[Opening Material to process section]

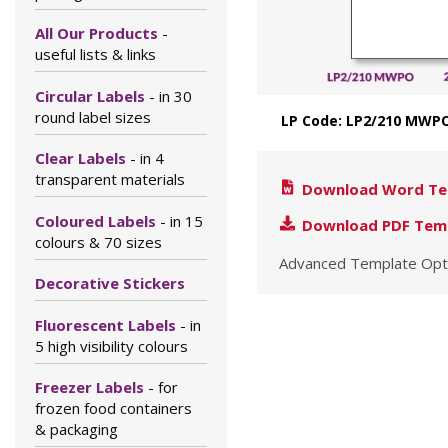
All Our Products
-
useful lists & links
Circular Labels
- in 30
round label sizes
LP Code: LP2/210 MWPO
Clear Labels
- in 4
transparent materials
Download Word Te
Coloured Labels
- in 15
Download PDF Tem
colours & 70 sizes
Advanced Template Opt
Decorative Stickers
Fluorescent Labels
- in
5 high visibility colours
Freezer Labels
- for
frozen food containers
& packaging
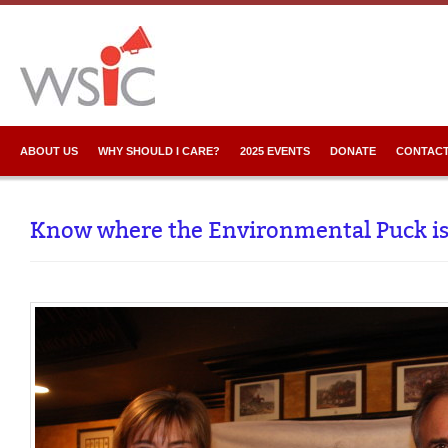
ABOUT US
WHY SHOULD I CARE?
2025 EVENTS
DONATE
CONTACT
Know where the Environmental Puck i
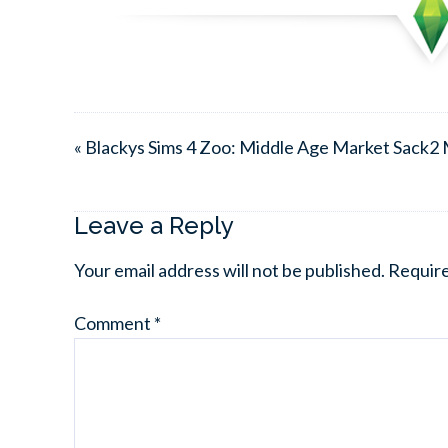
« Blackys Sims 4 Zoo: Middle Age Market Sack2
Leave a Reply
Your email address will not be published.
Require
Comment
*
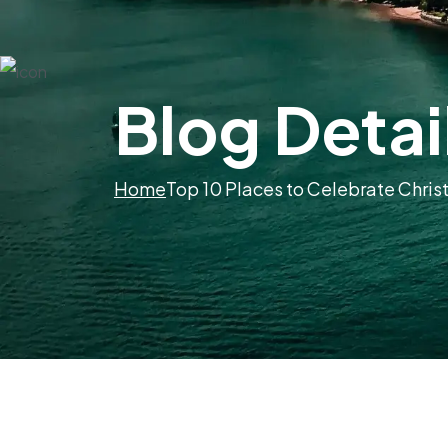
Blog Detai
Home
Top 10 Places to Celebrate Chris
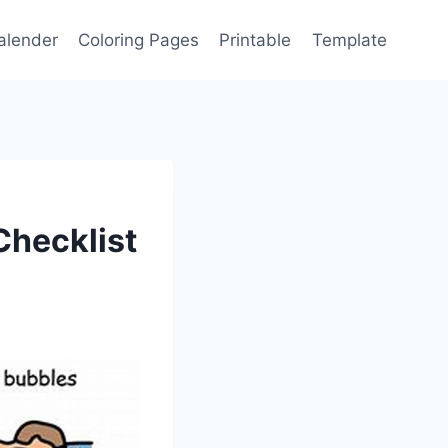
alender
Coloring Pages
Printable
Template
Checklist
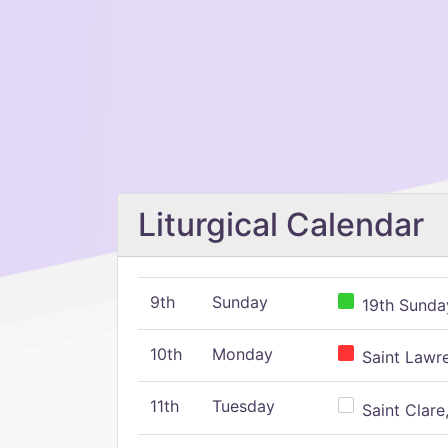
Liturgical Calendar
9th
Sunday
19th Sunday
10th
Monday
Saint Lawr
11th
Tuesday
Saint Clare,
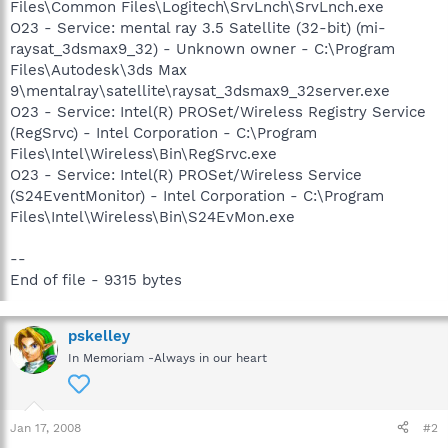
Files\Common Files\Logitech\SrvLnch\SrvLnch.exe
O23 - Service: mental ray 3.5 Satellite (32-bit) (mi-
raysat_3dsmax9_32) - Unknown owner - C:\Program
Files\Autodesk\3ds Max
9\mentalray\satellite\raysat_3dsmax9_32server.exe
O23 - Service: Intel(R) PROSet/Wireless Registry Service
(RegSrvc) - Intel Corporation - C:\Program
Files\Intel\Wireless\Bin\RegSrvc.exe
O23 - Service: Intel(R) PROSet/Wireless Service
(S24EventMonitor) - Intel Corporation - C:\Program
Files\Intel\Wireless\Bin\S24EvMon.exe
--
End of file - 9315 bytes
pskelley
In Memoriam -Always in our heart
Jan 17, 2008
#2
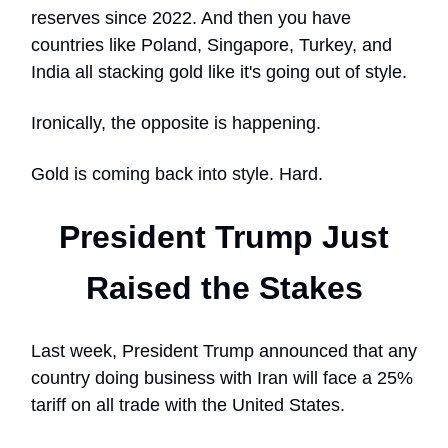
reserves since 2022. And then you have
countries like Poland, Singapore, Turkey, and
India all stacking gold like it's going out of style.
Ironically, the opposite is happening.
Gold is coming back into style. Hard.
President Trump Just
Raised the Stakes
Last week, President Trump announced that any
country doing business with Iran will face a 25%
tariff on all trade with the United States.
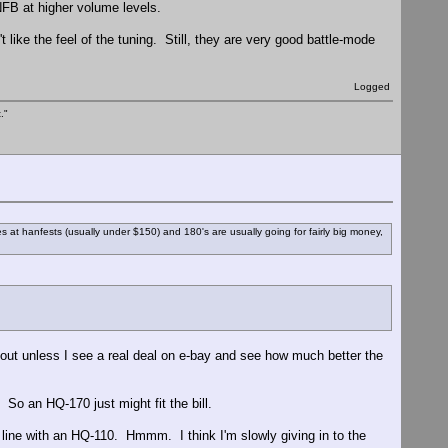
NFB at higher volume levels.
t like the feel of the tuning. Still, they are very good battle-mode
Logged
."
es at hanfests (usually under $150) and 180's are usually going for fairly big money,
 out unless I see a real deal on e-bay and see how much better the
So an HQ-170 just might fit the bill.
ine with an HQ-110. Hmmm. I think I'm slowly giving in to the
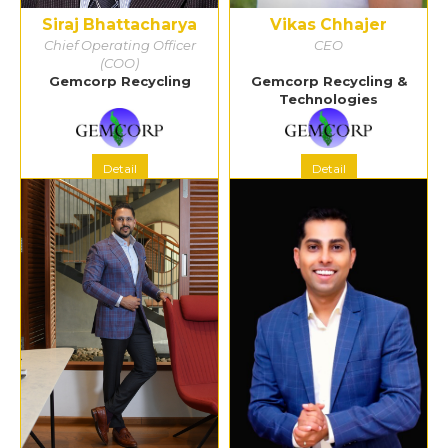
Siraj Bhattacharya
Vikas Chhajer
Chief Operating Officer
CEO
(COO)
Gemcorp Recycling
Gemcorp Recycling &
Technologies
Detail
Detail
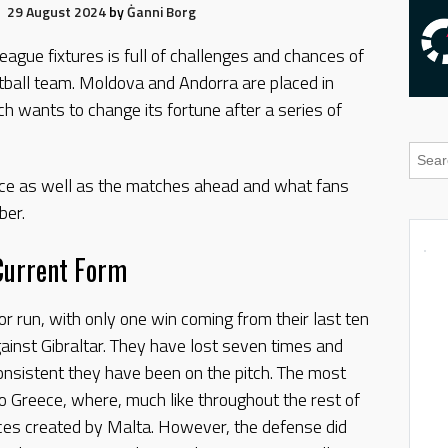
29 August 2024
by
Ġanni Borg
ague fixtures is full of challenges and chances of
tball team. Moldova and Andorra are placed in
h wants to change its fortune after a series of
ance as well as the matches ahead and what fans
ber.
Current Form
r run, with only one win coming from their last ten
ainst Gibraltar. They have lost seven times and
nsistent they have been on the pitch. The most
 Greece, where, much like throughout the rest of
ces created by Malta. However, the defense did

[Closing Material to process section]

[What to produce] Send back exactly the lines of the listing above, beginning at the line containing "ainst Gibraltar. They" and ending with the last. Add nothing.

[Answer space]
ainst Gibraltar. They have lost seven times and
nsistent they have been on the pitch. The most
 Greece, where, much like throughout the rest of
ces created by Malta. However, the defense did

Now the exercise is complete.